◆ **ACTIVITY**:
Please state how many lines of the material contain "Corner", giving nothing but the number.
####
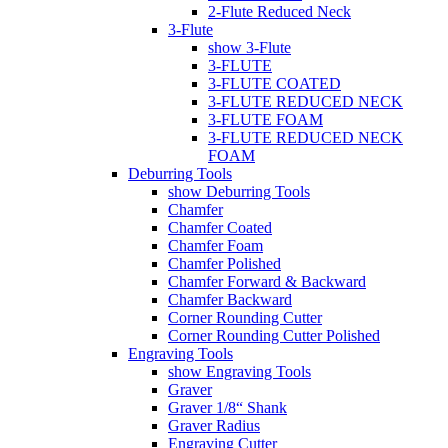
2-Flute Reduced Neck
3-Flute
show 3-Flute
3-FLUTE
3-FLUTE COATED
3-FLUTE REDUCED NECK
3-FLUTE FOAM
3-FLUTE REDUCED NECK
FOAM
Deburring Tools
show Deburring Tools
Chamfer
Chamfer Coated
Chamfer Foam
Chamfer Polished
Chamfer Forward & Backward
Chamfer Backward
Corner Rounding Cutter
Corner Rounding Cutter Polished
Engraving Tools
show Engraving Tools
Graver
Graver 1/8“ Shank
Graver Radius
Engraving Cutter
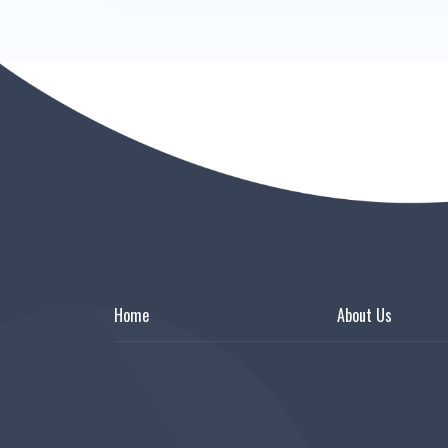
Home
About Us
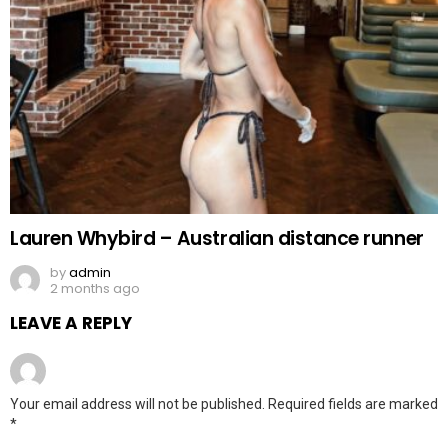
Lauren Whybird – Australian distance runner
by
admin
2 months ago
LEAVE A REPLY
Your email address will not be published.
Required fields are marked
*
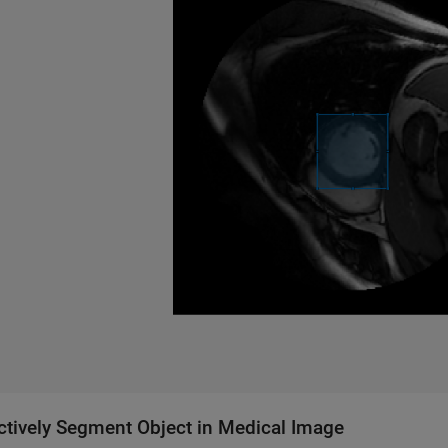
actively Segment Object in Medical Image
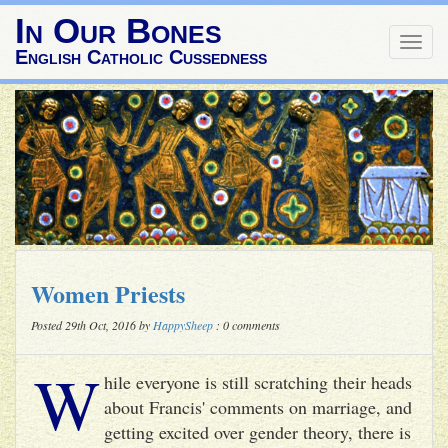
In Our Bones
Togg
English Catholic Cussedness
navig
Women Priests
Posted 29th Oct, 2016 by
HappySheep
: 0 comments
W
hile everyone is still scratching their heads
about Francis' comments on marriage, and
getting excited over gender theory, there is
####
◆ **RESPONSE AREA**:
2